Once installed I suggest you take a quick look at the man page. Seems easy enough. The command that I used to actually run the utility, once installed, was:

sudo foremost -t jpeg -i /dev/sda1 -o /media/disk/output -T -v

Now, I’ll break that down. The “-t jpeg” is obviously the switch for the type. There are several supported, as indicated by the previously mentioned man page which, at this point is found by typing “man foremost” in a terminal. “-i” is the switch for the input location. In my case, “/dev/sda1″ is the partition on which my lost home directory now resides (yes, I actually just gave Ubuntu’s installer the entire disk this time, another first). The “-o” switch gives the command a place to output the files. I’d suggest a separate partition from the one you’re trying to recover from as you probably don’t want to overwrite any of the data you’re trying to recover. In my case, that good ole 80 Gig with the bad SMART status will do fine, mounted at “/media/disk/”. “output” will actually be the folder name that files are recovered to, and the “-T” adds a time stamp to that folder name. I recommend adding a time stamp in case you want to try again. Then, you can run the exact same command, and have it write to a new folder. Lastly, the “-v” is to provide verbose output. The one thing that makes that switch really nice (though not necessary) is the fact that it gives some indication that you did something useful while it’s running. Without it, I think it was just giving me some “***” feedback, not a good confidence boost. After you hit “Enter”, do yourself a favor, and go do something else for a while. Get some exercise, get some sun (and fix that monitor-tan), take a shower (really how long has it been?), or give your dog one (probably been even longer). This does take quite a while to complete, but trust me, it’ll be done before you know it. I managed to pull about 57,000 jpegs (some good, some corrupted, some as bad as they were before), and I think it took about an hour and a half. I can’t say for sure; I was doing something else.

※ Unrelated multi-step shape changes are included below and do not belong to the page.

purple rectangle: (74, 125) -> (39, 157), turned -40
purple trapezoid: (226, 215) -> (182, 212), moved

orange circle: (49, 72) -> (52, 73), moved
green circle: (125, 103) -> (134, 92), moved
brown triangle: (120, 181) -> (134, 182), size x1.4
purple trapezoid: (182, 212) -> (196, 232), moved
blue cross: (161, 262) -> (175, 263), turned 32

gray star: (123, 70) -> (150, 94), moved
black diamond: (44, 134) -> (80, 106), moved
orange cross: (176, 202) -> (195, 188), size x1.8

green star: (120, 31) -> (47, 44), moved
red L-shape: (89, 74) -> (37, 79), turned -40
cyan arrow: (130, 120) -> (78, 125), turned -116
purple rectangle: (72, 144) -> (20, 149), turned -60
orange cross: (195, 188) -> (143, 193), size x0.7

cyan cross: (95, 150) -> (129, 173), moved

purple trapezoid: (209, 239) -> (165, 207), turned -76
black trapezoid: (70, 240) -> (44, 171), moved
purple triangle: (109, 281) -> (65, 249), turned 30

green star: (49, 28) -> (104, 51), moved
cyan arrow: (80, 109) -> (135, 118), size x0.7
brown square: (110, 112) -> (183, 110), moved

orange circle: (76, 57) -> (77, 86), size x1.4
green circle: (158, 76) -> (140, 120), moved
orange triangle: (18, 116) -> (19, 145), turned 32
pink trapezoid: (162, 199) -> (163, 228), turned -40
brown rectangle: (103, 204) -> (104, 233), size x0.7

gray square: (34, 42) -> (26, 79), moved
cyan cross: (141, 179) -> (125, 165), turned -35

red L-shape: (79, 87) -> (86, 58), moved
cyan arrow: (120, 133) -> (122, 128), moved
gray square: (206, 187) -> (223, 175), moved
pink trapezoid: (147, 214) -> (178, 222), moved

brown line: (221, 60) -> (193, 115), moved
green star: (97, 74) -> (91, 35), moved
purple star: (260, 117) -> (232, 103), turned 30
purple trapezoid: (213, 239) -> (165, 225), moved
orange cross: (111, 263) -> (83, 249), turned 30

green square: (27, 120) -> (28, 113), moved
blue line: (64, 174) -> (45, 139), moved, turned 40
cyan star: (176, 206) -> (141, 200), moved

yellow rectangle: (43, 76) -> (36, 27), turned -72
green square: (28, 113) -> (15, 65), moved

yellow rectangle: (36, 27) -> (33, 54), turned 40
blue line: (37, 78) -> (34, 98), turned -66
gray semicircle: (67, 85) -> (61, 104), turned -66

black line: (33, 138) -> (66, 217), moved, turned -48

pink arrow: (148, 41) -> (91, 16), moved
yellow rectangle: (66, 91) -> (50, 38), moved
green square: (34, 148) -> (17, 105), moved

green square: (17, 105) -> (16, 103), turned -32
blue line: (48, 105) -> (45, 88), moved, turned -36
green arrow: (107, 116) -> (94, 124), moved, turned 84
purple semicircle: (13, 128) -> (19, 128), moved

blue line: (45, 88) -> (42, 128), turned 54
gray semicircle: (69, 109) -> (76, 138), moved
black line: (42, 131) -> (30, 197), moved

Now I was left with a folder of about 57k jpegs so what took even longer than the actual recovery was waiting for Nautilus to load 57k thumbnails. What will take even longer than that is removing all of the garbage jpegs (from the small browser cache that I use) and the partially corrupted files in Nautilus’s almost unusable state. That part, I haven’t even begun, but I can tell you, from the many page-downs I have done, that I was able to recover an estimated 90% of the pictures I was aiming for. Not perfect, but definitely a good run. The ones that didn’t make it were either half-gray or a jumbled mess, but that makes it really easy to pick out the ones that didn’t make it, even as thumbnails.

Now, I know many of you probably made it here looking for a simple resolution to the same problem, but I hope you take one thing away from this experience. The moral: BACKUP.